[Recorded data]
[Start of Attachment]

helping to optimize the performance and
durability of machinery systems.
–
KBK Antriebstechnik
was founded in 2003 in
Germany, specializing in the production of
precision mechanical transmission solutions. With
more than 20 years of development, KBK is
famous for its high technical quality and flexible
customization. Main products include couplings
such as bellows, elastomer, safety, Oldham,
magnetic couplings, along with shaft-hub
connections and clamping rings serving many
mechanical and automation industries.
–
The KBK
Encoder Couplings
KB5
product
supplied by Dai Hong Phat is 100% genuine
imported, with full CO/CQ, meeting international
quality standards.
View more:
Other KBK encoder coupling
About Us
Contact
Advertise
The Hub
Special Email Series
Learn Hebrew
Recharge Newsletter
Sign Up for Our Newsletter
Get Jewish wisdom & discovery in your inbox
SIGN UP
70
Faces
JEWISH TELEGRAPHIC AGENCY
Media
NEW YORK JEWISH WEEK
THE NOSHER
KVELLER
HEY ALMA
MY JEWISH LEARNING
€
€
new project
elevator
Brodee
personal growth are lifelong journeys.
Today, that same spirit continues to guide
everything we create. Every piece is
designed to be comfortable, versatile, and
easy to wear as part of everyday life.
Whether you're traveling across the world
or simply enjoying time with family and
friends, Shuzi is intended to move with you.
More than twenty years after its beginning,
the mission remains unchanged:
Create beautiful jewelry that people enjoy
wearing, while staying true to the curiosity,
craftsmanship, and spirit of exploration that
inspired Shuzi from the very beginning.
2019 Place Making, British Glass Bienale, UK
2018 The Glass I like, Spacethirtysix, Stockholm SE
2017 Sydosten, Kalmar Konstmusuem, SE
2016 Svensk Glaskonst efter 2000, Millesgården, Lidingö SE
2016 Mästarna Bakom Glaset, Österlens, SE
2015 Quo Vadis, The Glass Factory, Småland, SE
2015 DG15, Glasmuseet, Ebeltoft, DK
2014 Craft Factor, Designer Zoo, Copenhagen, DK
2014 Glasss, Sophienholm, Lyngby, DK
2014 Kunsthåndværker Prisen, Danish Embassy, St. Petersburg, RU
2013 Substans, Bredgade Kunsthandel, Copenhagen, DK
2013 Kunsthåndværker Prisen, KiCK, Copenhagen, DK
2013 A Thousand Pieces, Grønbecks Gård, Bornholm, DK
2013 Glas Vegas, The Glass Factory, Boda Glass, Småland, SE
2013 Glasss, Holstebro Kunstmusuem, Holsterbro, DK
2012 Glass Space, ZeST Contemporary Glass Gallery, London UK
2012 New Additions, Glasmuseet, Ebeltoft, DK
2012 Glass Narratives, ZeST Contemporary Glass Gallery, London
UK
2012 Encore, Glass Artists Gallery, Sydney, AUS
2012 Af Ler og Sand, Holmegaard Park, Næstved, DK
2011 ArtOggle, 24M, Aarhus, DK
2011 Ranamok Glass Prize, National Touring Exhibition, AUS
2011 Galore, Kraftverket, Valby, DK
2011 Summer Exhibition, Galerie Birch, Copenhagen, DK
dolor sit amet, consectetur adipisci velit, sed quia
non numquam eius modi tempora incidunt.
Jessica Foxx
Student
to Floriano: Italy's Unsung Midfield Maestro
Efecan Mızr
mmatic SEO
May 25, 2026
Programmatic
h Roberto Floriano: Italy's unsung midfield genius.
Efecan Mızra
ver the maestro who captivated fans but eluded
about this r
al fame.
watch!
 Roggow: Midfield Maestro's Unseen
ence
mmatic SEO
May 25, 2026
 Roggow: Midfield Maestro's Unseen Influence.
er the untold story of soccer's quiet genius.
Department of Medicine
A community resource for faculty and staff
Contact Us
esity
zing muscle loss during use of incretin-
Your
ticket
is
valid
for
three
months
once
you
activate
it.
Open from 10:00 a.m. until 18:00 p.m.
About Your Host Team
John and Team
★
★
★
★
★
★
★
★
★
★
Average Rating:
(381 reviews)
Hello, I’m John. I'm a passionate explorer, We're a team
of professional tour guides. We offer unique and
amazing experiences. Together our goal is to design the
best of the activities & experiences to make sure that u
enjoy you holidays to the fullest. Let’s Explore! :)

[End of Attachment]

### Action item
Set down the data once more, exactly as shown above.

### Answer to this task
helping to optimize the performance and
durability of machinery systems.
–
KBK Antriebstechnik
was founded in 2003 in
Germany, specializing in the production of
precision mechanical transmission solutions. With
more than 20 years of development, KBK is
famous for its high technical quality and flexible
customization. Main products include couplings
such as bellows, elastomer, safety, Oldham,
magnetic couplings, along with shaft-hub
connections and clamping rings serving many
mechanical and automation industries.
–
The KBK
Encoder Couplings
KB5
product
supplied by Dai Hong Phat is 100% genuine
imported, with full CO/CQ, meeting international
quality standards.
View more:
Other KBK encoder coupling
About Us
Contact
Advertise
The Hub
Special Email Series
Learn Hebrew
Recharge Newsletter
Sign Up for Our Newsletter
Get Jewish wisdom & discovery in your inbox
SIGN UP
70
Faces
JEWISH TELEGRAPHIC AGENCY
Media
NEW YORK JEWISH WEEK
THE NOSHER
KVELLER
HEY ALMA
MY JEWISH LEARNING
€
€
new project
elevator
Brodee
personal growth are lifelong journeys.
Today, that same spirit continues to guide
everything we create. Every piece is
designed to be comfortable, versatile, and
easy to wear as part of everyday life.
Whether you're traveling across the world
or simply enjoying time with family and
friends, Shuzi is intended to move with you.
More than twenty years after its beginning,
the mission remains unchanged:
Create beautiful jewelry that people enjoy
wearing, while staying true to the curiosity,
craftsmanship, and spirit of exploration that
inspired Shuzi from the very beginning.
2019 Place Making, British Glass Bienale, UK
2018 The Glass I like, Spacethirtysix, Stockholm SE
2017 Sydosten, Kalmar Konstmusuem, SE
2016 Svensk Glaskonst efter 2000, Millesgården, Lidingö SE
2016 Mästarna Bakom Glaset, Österlens, SE
2015 Quo Vadis, The Glass Factory, Småland, SE
2015 DG15, Glasmuseet, Ebeltoft, DK
2014 Craft Factor, Designer Zoo, Copenhagen, DK
2014 Glasss, Sophienholm, Lyngby, DK
2014 Kunsthåndværker Prisen, Danish Embassy, St. Petersburg, RU
2013 Substans, Bredgade Kunsthandel, Copenhagen, DK
2013 Kunsthåndværker Prisen, KiCK, Copenhagen, DK
2013 A Thousand Pieces, Grønbecks Gård, Bornholm, DK
2013 Glas Vegas, The Glass Factory, Boda Glass, Småland, SE
2013 Glasss, Holstebro Kunstmusuem, Holsterbro, DK
2012 Glass Space, ZeST Contemporary Glass Gallery, London UK
2012 New Additions, Glasmuseet, Ebeltoft, DK
2012 Glass Narratives, ZeST Contemporary Glass Gallery, London
UK
2012 Encore, Glass Artists Gallery, Sydney, AUS
2012 Af Ler og Sand, Holmegaard Park, Næstved, DK
2011 ArtOggle, 24M, Aarhus, DK
2011 Ranamok Glass Prize, National Touring Exhibition, AUS
2011 Galore, Kraftverket, Valby, DK
2011 Summer Exhibition, Galerie Birch, Copenhagen, DK
dolor sit amet, consectetur adipisci velit, sed quia
non numquam eius modi tempora incidunt.
Jessica Foxx
Student
to Floriano: Italy's Unsung Midfield Maestro
Efecan Mızr
mmatic SEO
May 25, 2026
Programmatic
h Roberto Floriano: Italy's unsung midfield genius.
Efecan Mızra
ver the maestro who captivated fans but eluded
about this r
al fame.
watch!
 Roggow: Midfield Maestro's Unseen
ence
mmatic SEO
May 25, 2026
 Roggow: Midfield Maestro's Unseen Influence.
er the untold story of soccer's quiet genius.
Department of Medicine
A community resource for faculty and staff
Contact Us
esity
zing muscle loss during use of incretin-
Your
ticket
is
valid
for
three
months
once
you
activate
it.
Open from 10:00 a.m. until 18:00 p.m.
About Your Host Team
John and Team
★
★
★
★
★
★
★
★
★
★
Average Rating:
(381 reviews)
Hello, I’m John. I'm a passionate explorer, We're a team
of professional tour guides. We offer unique and
amazing experiences. Together our goal is to design the
best of the activities & experiences to make sure that u
enjoy you holidays to the fullest. Let’s Explore! :)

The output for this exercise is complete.